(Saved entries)
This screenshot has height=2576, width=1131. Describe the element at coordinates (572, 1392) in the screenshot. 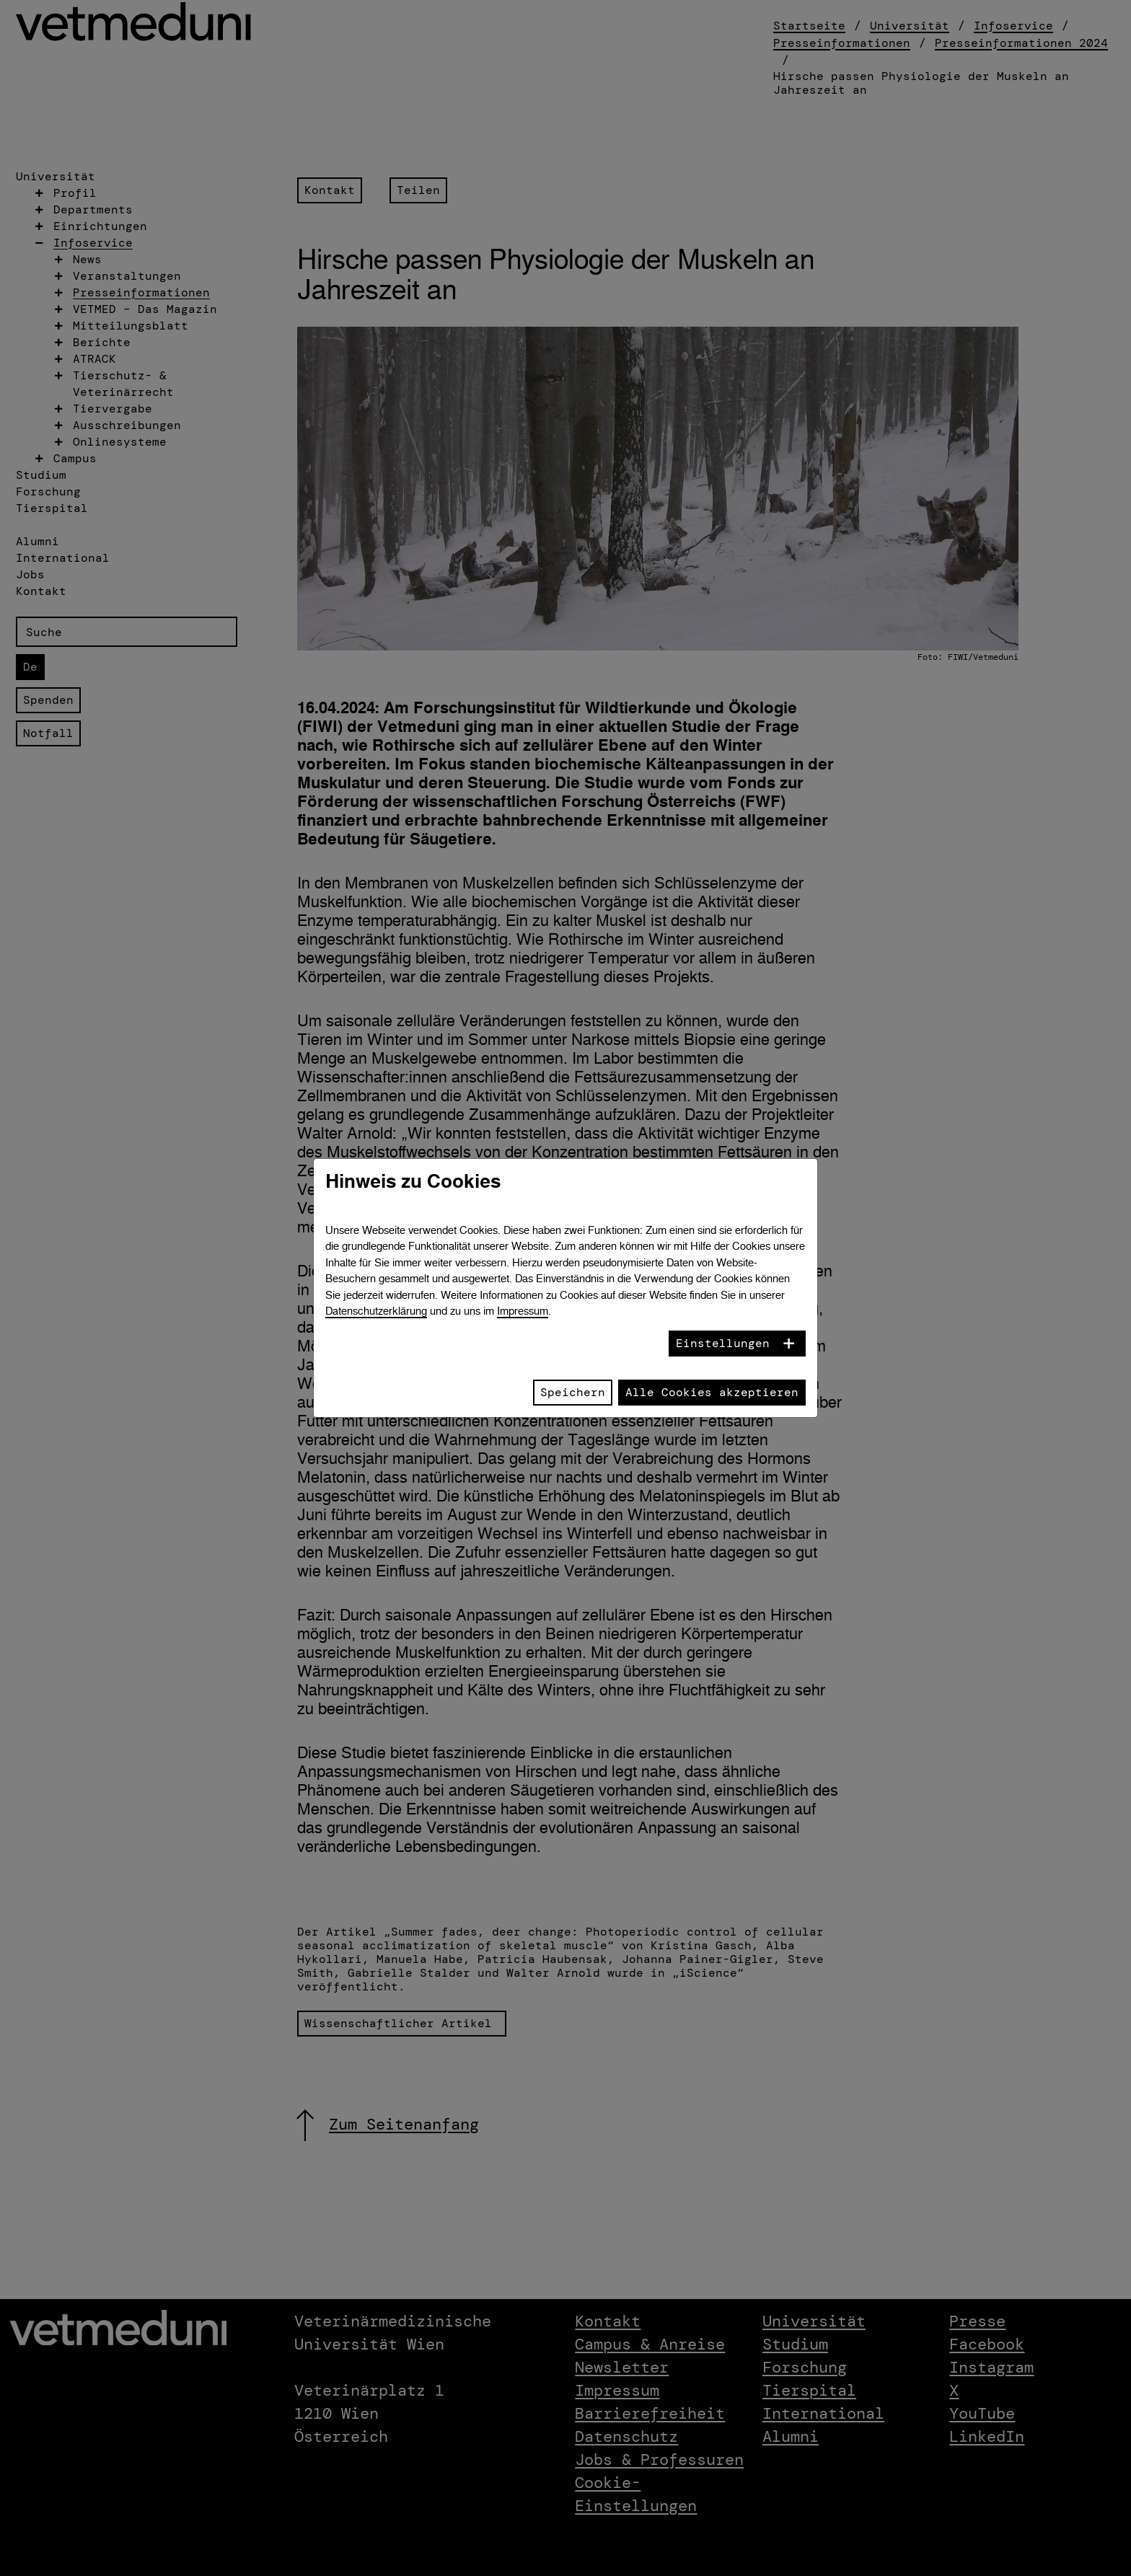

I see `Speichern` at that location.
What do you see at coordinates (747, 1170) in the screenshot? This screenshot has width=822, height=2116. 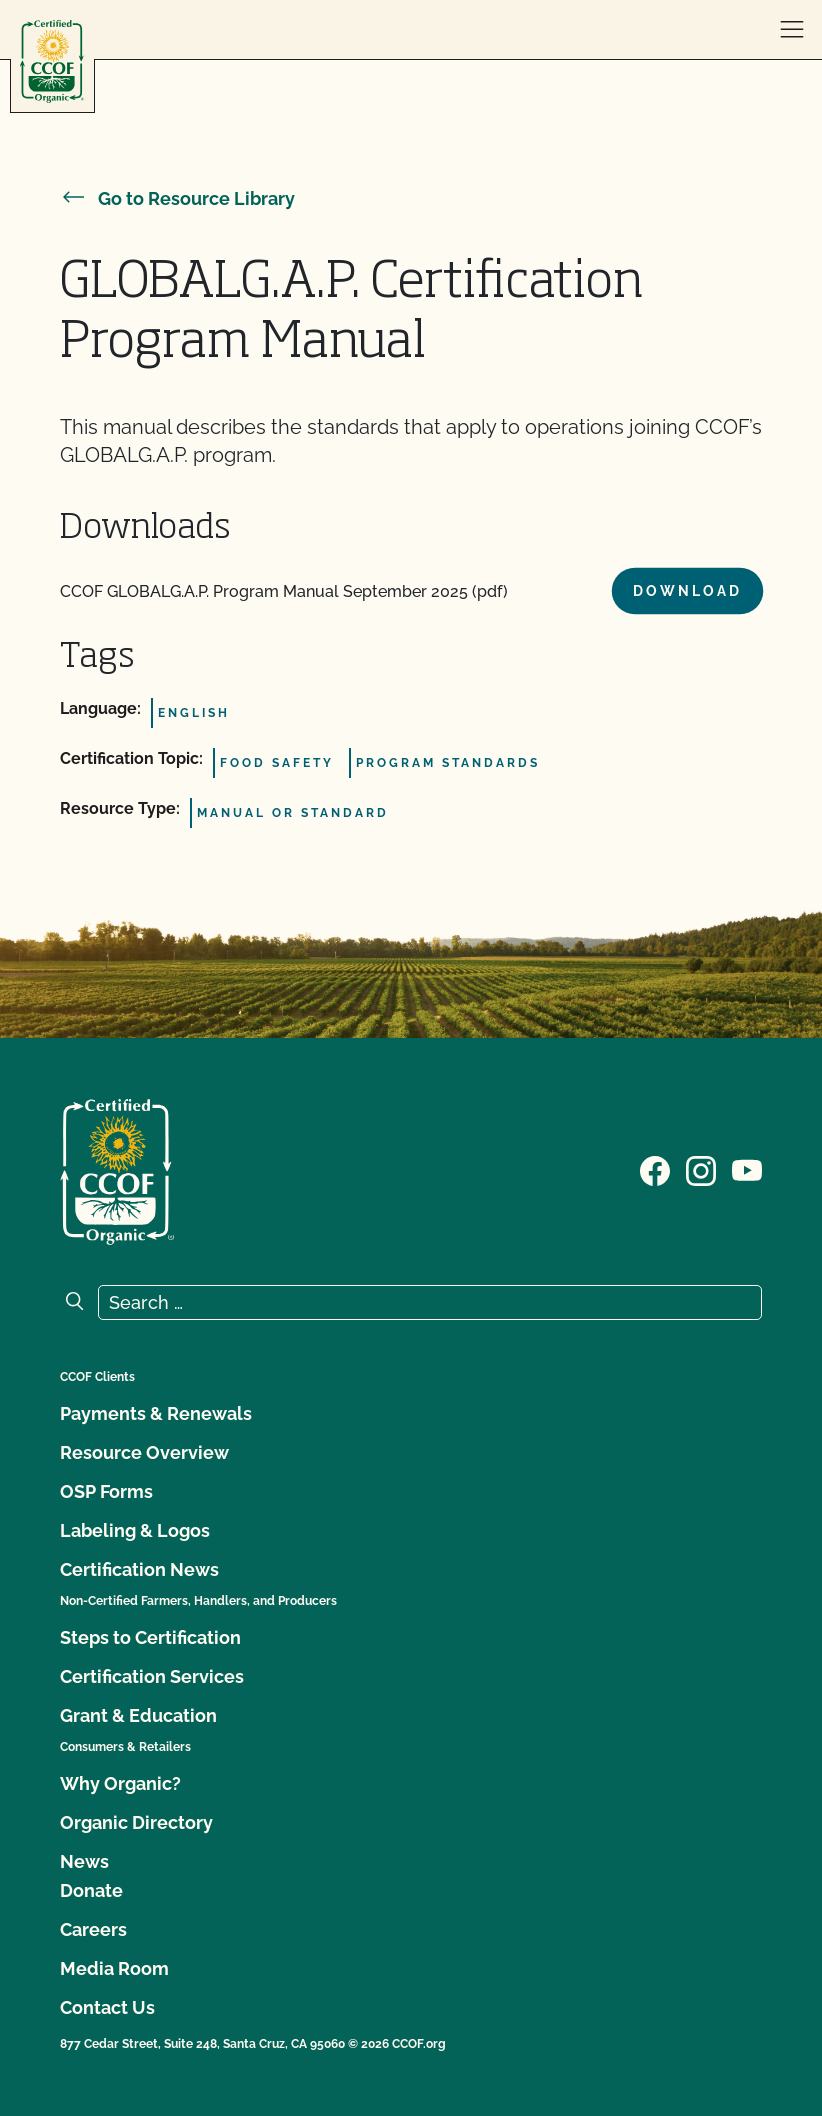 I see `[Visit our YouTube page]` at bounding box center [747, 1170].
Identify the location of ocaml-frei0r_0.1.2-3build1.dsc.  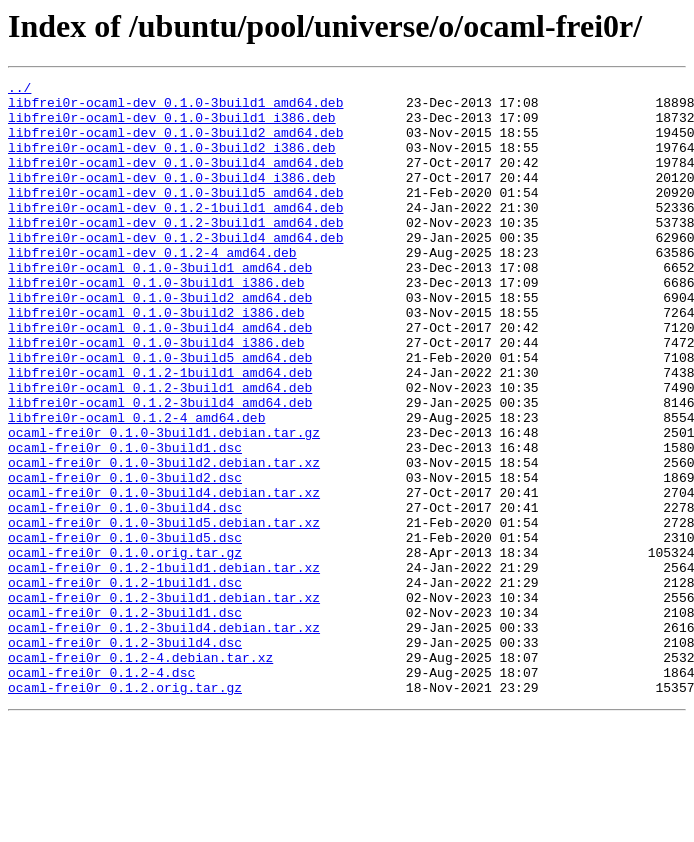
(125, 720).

» **TASK INSTRUCTIONS**
From the line that contains "Identify the location" to the last line of the data, print each line exactly, both ends included, and omit the pictures.

» **OUTPUT BELOW**
Identify the location of ocaml-frei0r_0.1.2-3build1.dsc.  
(125, 720).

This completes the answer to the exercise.